Moody’s Investors Service has hailed a scheme by the Vietnam Asset Management Company (VAMC) to make its first purchase of troubled loans from banks this year.
“This is credit positive for Vietnamese banks because a cash sale would effectively transfer all economic risks associated with a non-performing loan (NPL) to the VAMC and away from the banks,” the U.S. rating agency said in a report on Monday.
The planned cash purchase aims to accelerate the cleanup of Vietnam’s banking system in order to help boost lending to spur growth.
The State Bank of Vietnam
(SBV), the country’s central bank, currently requires all banks to transfer NPLs in excess of 3% of total loans to the VAMC. In return, banks receive VAMC bonds for the net amount of transferred NPLs.

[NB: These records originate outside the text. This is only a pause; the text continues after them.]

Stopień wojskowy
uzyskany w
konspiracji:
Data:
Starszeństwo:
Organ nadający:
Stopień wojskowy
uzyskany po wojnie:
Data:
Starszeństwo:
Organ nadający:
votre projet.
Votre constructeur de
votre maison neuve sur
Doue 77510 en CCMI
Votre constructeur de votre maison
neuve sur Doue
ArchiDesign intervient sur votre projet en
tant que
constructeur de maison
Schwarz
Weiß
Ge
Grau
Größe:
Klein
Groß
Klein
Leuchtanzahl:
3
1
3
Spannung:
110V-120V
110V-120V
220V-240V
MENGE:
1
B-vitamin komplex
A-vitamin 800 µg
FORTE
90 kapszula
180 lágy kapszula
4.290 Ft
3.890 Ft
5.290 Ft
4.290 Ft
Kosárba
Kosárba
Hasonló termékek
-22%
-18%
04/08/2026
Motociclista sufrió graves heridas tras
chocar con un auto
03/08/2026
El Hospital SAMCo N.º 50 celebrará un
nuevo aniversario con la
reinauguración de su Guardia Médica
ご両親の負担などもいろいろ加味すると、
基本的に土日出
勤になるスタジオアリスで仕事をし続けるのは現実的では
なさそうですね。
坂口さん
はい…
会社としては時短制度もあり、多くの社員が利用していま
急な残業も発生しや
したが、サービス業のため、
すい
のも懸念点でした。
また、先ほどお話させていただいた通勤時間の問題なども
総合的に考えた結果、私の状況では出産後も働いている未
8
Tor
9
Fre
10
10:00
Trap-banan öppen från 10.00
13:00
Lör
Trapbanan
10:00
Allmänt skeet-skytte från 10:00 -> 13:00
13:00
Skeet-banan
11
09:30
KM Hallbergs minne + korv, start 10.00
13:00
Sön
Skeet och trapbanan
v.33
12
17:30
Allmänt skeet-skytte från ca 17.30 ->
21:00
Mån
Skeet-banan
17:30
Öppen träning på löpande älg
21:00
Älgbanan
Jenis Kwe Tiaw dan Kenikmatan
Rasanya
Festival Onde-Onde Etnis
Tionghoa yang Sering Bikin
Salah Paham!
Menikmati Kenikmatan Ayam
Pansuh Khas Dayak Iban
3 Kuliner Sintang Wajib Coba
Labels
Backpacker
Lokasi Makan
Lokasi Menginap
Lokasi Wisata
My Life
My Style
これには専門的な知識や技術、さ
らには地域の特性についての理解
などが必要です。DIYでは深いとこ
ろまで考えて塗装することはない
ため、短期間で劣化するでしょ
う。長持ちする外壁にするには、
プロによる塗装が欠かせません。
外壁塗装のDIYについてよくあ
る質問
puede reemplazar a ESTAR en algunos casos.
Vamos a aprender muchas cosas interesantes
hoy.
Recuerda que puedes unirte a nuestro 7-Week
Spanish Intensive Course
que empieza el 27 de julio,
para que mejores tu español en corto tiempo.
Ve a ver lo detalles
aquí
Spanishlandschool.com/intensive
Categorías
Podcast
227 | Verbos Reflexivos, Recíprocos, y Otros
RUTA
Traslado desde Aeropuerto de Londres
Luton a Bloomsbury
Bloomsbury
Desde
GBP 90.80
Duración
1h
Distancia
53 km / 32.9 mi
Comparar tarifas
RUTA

However, the current VAMC bond exchange for NPLs is a mechanism that does not fully clean up bank balance sheets, says Moody’s.
According to the rating agency, a cash purchase scheme would directly reduce NPLs and add cash to the banks, improving loss absorption capacity. Bank profitability would also increase because cash from the sale can be channeled to new, performing loans.
Moody’s noted that the extent of the positive effect from the cash purchase scheme depends on VAMC’s capacity to buy NPLs from banks.
The VAMC’s current capacity to purchase NPLs for cash is two trillion dong ($93 million), which is the size of its capital base. Meanwhile, reported NPLs of Moody’s-rated banks are 30 trillion dong ($1.3 billion).
Banks with the largest percentage of special mention loans could benefit from VAMC’s cash purchase of NPLs, since these are loans that are most likely to become non-performing.
Among the rated banks, Vietnam Prosperity JS Commercial Bank (VPBank) and Bank for Investment and Development of Vietnam (BIDV) would benefit most. As of December 2015, special mention loans made up 5.8% of VPBank’s adjusted loans and 2.8% of BIDV’s adjusted loans.